On the issue of retroactivity, I did a lot of examination of the retroactivity of laws, because when I had a meeting with Minister Baird, he indicated to me that it has never happened, or it couldn't happen. Well, in legislation, the only way retroactivity is not allowed to happen is in criminal law. Even though the Supreme Court may have made some rulings on some previous legislation, there's no reason in law why they can't make this law retroactive.
Yes, I'll share my time with Ms. Sgro again.
You've raised a very interesting point, Ms. Stewart, about the question of retroactivity. It sounds to me, from all you've said, that Bill won't do all the things that we need to do to address the problem down the road. It will only go so far.
Mr. Hilton, your point about extension of time, for instance, I think speaks to the need for the government to actually take a proactive position with a larger, more comprehensive and detailed piece of information.
Mr. Sproule, if I have you correctly, I just want to make sure we understand that this will do nothing for your colleagues and pensioners with Nortel.
The difficulty is that Bill isn't doing that. That's the problem we're facing today. And we wanted it to do it. At least I'm speaking for us, as the Liberals. We wanted this to be able to do that. The bill is crafted in such a way that it can't be amended to accomplish what we need to accomplish, both on retroactivity, as well as being able to widen it so that it's not just special payments. This is that narrow window of special payments that this would help if it was passed, or at least that's what we're led to believe.
The question is what are we doing to move forward? As a result of all of what many of you have gone through, I hope we do end up with changes, which is the reason for the 28 recommendations I put out in the white paper last week. So you don't have to do the changes at the end of the process in the Bankruptcy and Insolvency Act. You do the changes at the beginning.

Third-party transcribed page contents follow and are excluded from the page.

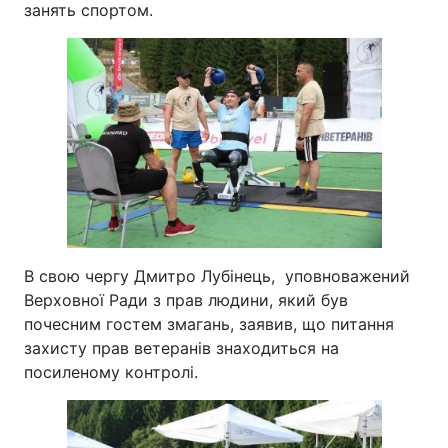
занять спортом.
В свою чергу Дмитро Лубінець, уповноважений
Верховної Ради з прав людини, який був
почесним гостем змагань, заявив, що питання
захисту прав ветеранів знаходиться на
посиленому контролі.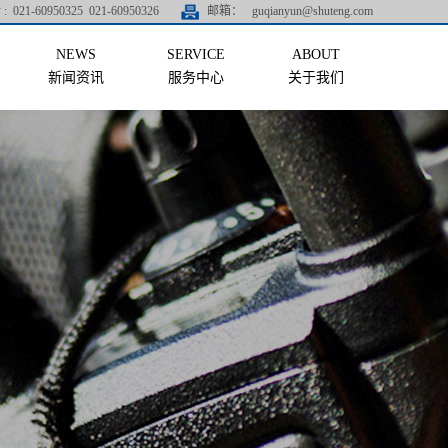
:
021-60950325 021-60950326
邮箱：
guqianyun@shuteng.com
新闻资讯
服务中心
关于我们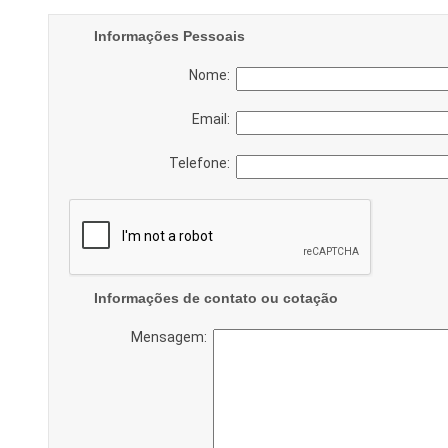
Informações Pessoais
Nome:
Email:
Telefone:
Informações de contato ou cotação
Mensagem: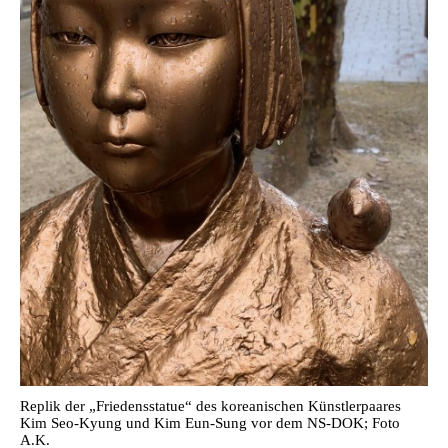
Replik der „Friedensstatue“ des koreanischen Künstlerpaares
Kim Seo-Kyung und Kim Eun-Sung vor dem NS-DOK; Foto
A.K.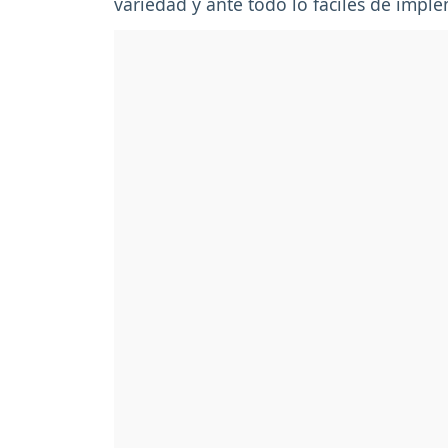
variedad y ante todo lo fáciles de imple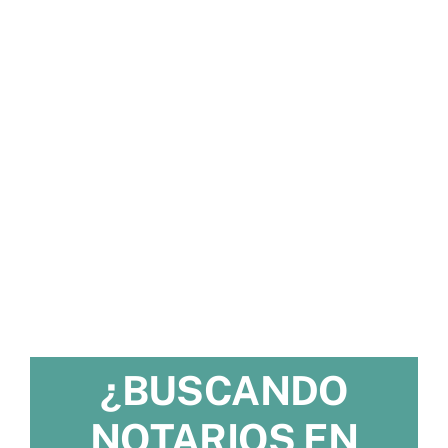
¿BUSCANDO
NOTARIOS EN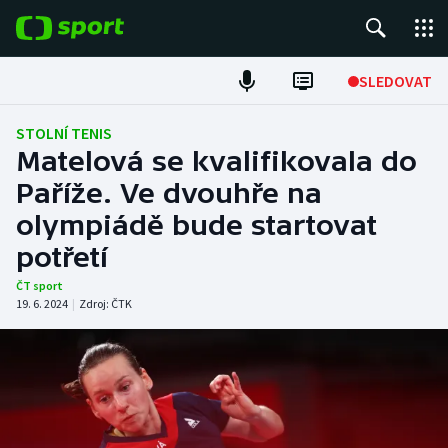
POPULÁRNÍ
SLEDOVAT
Fotbal
STOLNÍ TENIS
Matelová se kvalifikovala do
Hokej
Paříže. Ve dvouhře na
olympiádě bude startovat
Tenis
potřetí
Atletika
ČT sport
19. 6. 2024
|
Zdroj:
ČTK
Cyklistika
DALŠÍ SPORTY
Americký fotbal
NEPŘEHLÉDNĚTE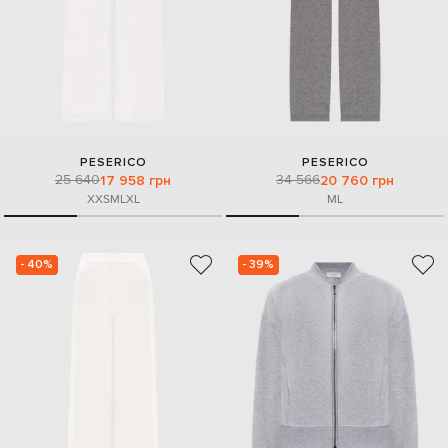
PESERICO
PESERICO
25 640
34 566
17 958 грн
20 760 грн
XXS
M
L
XL
M
L
- 40%
- 39%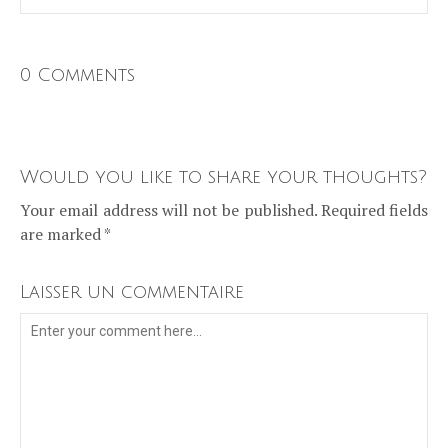
0 Comments
Would you like to share your thoughts?
Your email address will not be published. Required fields
are marked *
Laisser un commentaire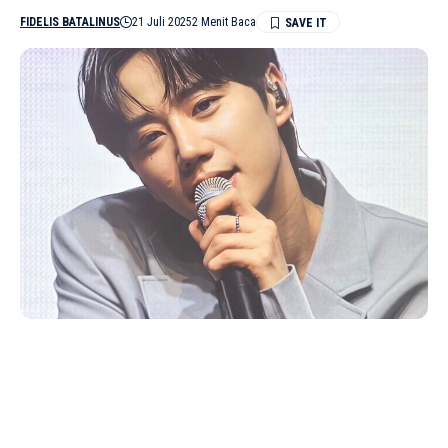
FIDELIS BATALINUS
21 Juli 2025
2 Menit Baca
Lee Jun Young siap kembali ke dunia musik setelah lima tahun
vakum, bawa album solo penuh kejutan September nanti. (Foto:
@junyoungerine)
JAKARTA –
Setelah absen panjang dari industri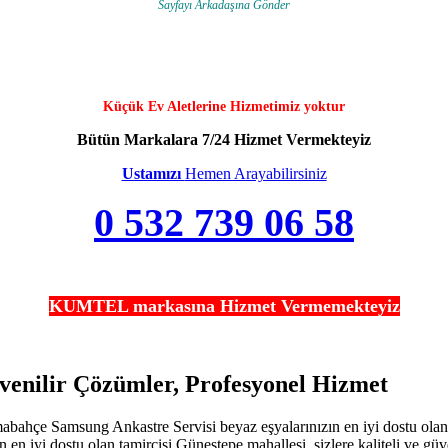
Sayfayı Arkadaşına Gönder
Küçük Ev Aletlerine Hizmetimiz yoktur
Bütün Markalara 7/24 Hizmet Vermekteyiz
Ustamızı
Hemen Arayabilirsiniz
0 532 739 06 58
KUMTEL markasına Hizmet Vermemekteyiz
enilir Çözümler, Profesyonel Hizmet
çe Samsung Ankastre Servisi beyaz eşyalarınızın en iyi dostu olan tam
 iyi dostu olan tamircisi Güneştepe mahallesi, sizlere kaliteli ve güv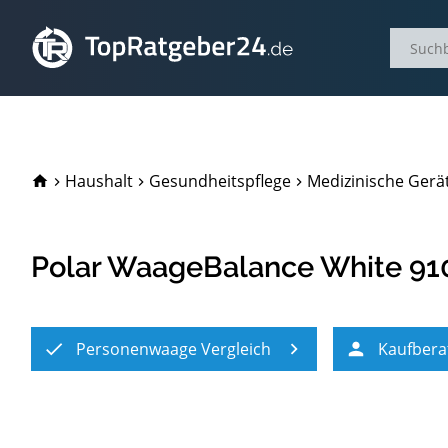
TopRatgeber24.de
Haushalt
Gesundheitspflege
Medizinische Gerä
Polar WaageBalance White 9
Personenwaage Vergleich
Kaufbera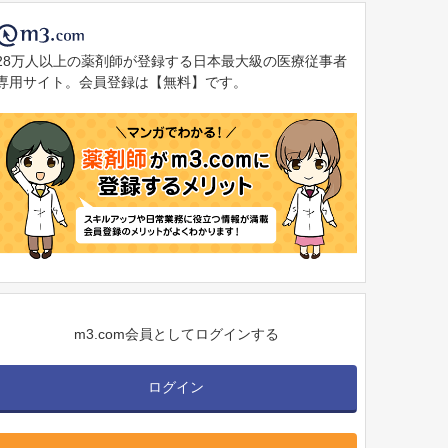
28万人以上の薬剤師が登録する日本最大級の医療従事者
専用サイト。会員登録は【無料】です。
m3.com会員としてログインする
ログイン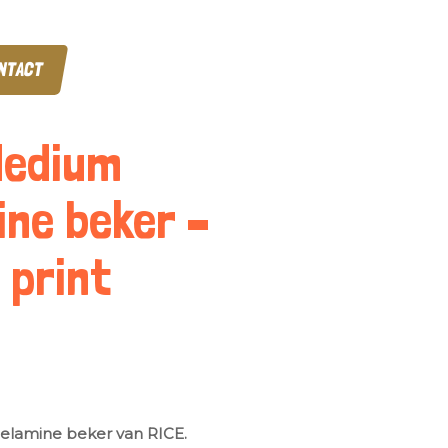
NTACT
Medium
ne beker –
 print
elamine beker van RICE.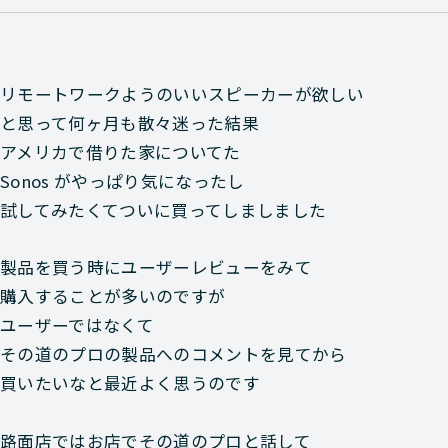
リモートワークようのいいスピーカーが欲しい
と思って何ヶ月も散々迷った結果
アメリカで借りた家についてた
Sonos がやっぱり気になったし
試してみたくてついに買ってしましました
製品を買う時にユーザーレビューをみて
購入することが多いのですが
ユーザーではなくて
その道のプロの製品へのコメントを見てから
買いたいなと最近よく思うのです
路面店ではお店でその道のプロと話して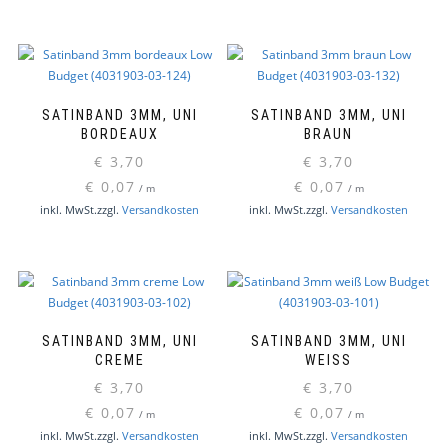
SATINBAND 3MM, UNI
SATINBAND 3MM, UNI
BORDEAUX
BRAUN
€
3,70
€
3,70
€
0,07
€
0,07
/
m
/
m
inkl. MwSt.
zzgl.
Versandkosten
inkl. MwSt.
zzgl.
Versandkosten
SATINBAND 3MM, UNI
SATINBAND 3MM, UNI
CREME
WEISS
€
3,70
€
3,70
€
0,07
€
0,07
/
m
/
m
inkl. MwSt.
zzgl.
Versandkosten
inkl. MwSt.
zzgl.
Versandkosten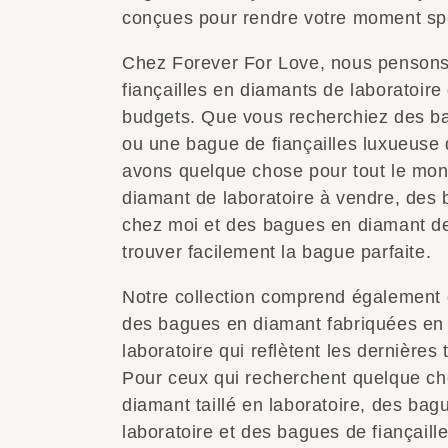
conçues pour rendre votre moment spé
Chez Forever For Love, nous pensons 
fiançailles en diamants de laboratoire
budgets. Que vous recherchiez des b
ou une bague de fiançailles luxueuse 
avons quelque chose pour tout le mon
diamant de laboratoire à vendre, des b
chez moi et des bagues en diamant de
trouver facilement la bague parfaite.
Notre collection comprend également 
des bagues en diamant fabriquées en 
laboratoire qui reflètent les dernière
Pour ceux qui recherchent quelque c
diamant taillé en laboratoire, des bag
laboratoire et des bagues de fiançaill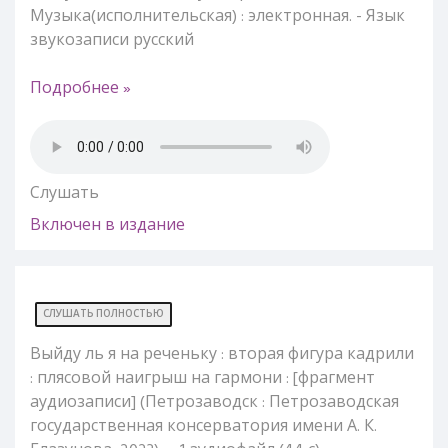
Музыка(исполнительская) : электронная. - Язык
звукозаписи русский
Подробнее »
Слушать
Включен в издание
СЛУШАТЬ ПОЛНОСТЬЮ
Выйду ль я на реченьку : вторая фигура кадрили
: плясовой наигрыш на гармони : [фрагмент
аудиозаписи] (Петрозаводск : Петрозаводская
государственная консерватория имени А. К.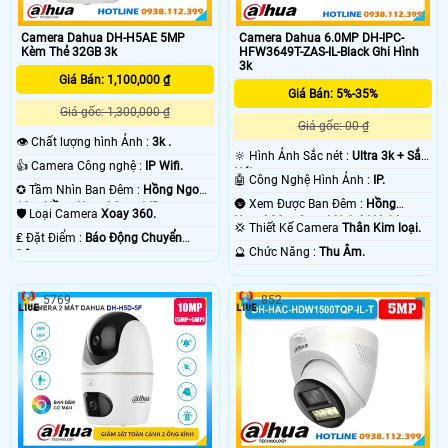
Camera Dahua DH-H5AE 5MP
Camera Dahua 6.0MP DH-IPC-
Kèm Thẻ 32GB 3k
HFW3649T-ZAS-IL-Black Ghi Hình
3k
Giá Bán: 1,100,000 ₫
Giá Bán: 5%-35%
Giá gốc: 1,300,000 ₫
Giá gốc: 00 ₫
👁 Chất lượng hình Ảnh :
3k .
🔆 Hình Ảnh Sắc nét :
Ultra 3k + Sắc
👍 Camera Công nghệ :
IP Wifi.
Nét .
🤖️ Công Nghệ Hình Ảnh :
IP.
✪ Tầm Nhìn Ban Đêm :
Hồng Ngoại
🌚 Xem Được Ban Đêm :
Hồng
10m Hồng Ngoại Smart IR.
🛡 Loại Camera
Xoay 360.
Ngoại 30m Smart Hybrid Light.
💢 Thiết Kế Camera
Thân Kim loại.
️₤ Đặt Điểm :
Báo Động Chuyển
️🔮 Chức Năng :
Thu Âm.
Động.
5769
852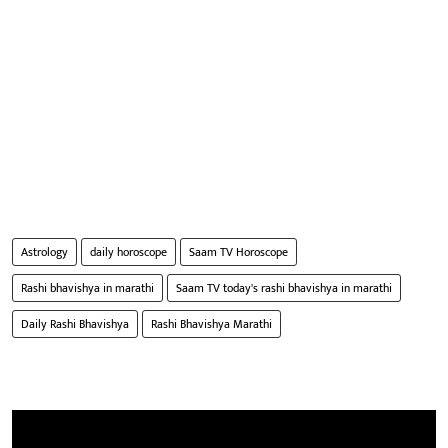
Astrology
daily horoscope
Saam TV Horoscope
Rashi bhavishya in marathi
Saam TV today's rashi bhavishya in marathi
Daily Rashi Bhavishya
Rashi Bhavishya Marathi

I believe that pensioners should not be treated like everyone else. I think pensioners have a special place, because you've contributed and you're not getting an equal voice at the table, which is why you're ending up where you are now.
What else can we do? I appreciate Mr. Hilton's comments, but what else can we be doing in the future, since this isn't going to help the people we want to help today?
Our goal as legislators is to make sure that as you start to climb those steps you don't fall on an unstable step and crack your head on the floor or something like that instead. We want to make sure that as we move forward we have a system that makes sense, that we avoid unintended consequences. There's been a lot of talk of unintended consequences. It seems to be a theme in this committee, even going back to the last legislation that we discussed.
Mr. Sproule, you said you're looking forward for other people, I think the quote was. One of the things I've noticed in my conversations with Nortel pensioners is a lot of that sentiment, that you recognize there's not an opportunity through this process maybe to fix things for yourselves, but you want to make sure we make the system better for others. I appreciate that, personally.
There's a lot of talk of bond holders here. I think, Judy, you made the comment, and I wrote it down, “bond holders have lots of options”. I just want to get clear, and maybe Mr. Cole can help me with this. You talked about bond holders in a lot cases being other defined benefit plans, for example.